[RECORDS FOR THIS EXERCISE — start]

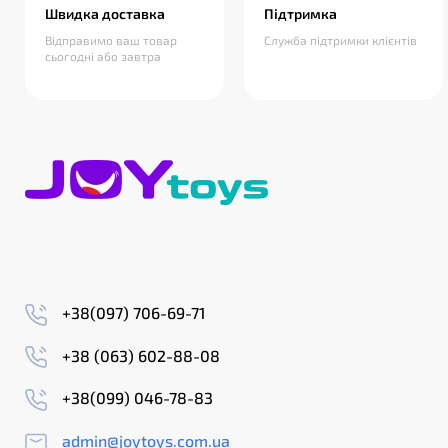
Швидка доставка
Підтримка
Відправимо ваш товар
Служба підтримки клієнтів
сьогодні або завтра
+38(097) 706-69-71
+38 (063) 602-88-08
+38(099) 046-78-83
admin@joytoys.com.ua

[RECORDS FOR THIS EXERCISE — finish]
[RECORDS FOR THIS EXERCISE — start]

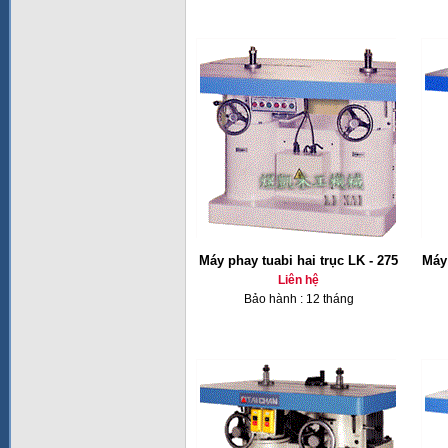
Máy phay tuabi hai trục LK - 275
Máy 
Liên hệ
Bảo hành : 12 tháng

[RECORDS FOR THIS EXERCISE — finish]

REQUIRED ACTION = Starting at the line that has "Máy phay tuabi hai trục LK - 275" in the records above, restate word for word every line until the one that has "Bảo hành : 12 tháng", and include that one as well.

REPLY =
Máy phay tuabi hai trục LK - 275
Máy 
Liên hệ
Bảo hành : 12 tháng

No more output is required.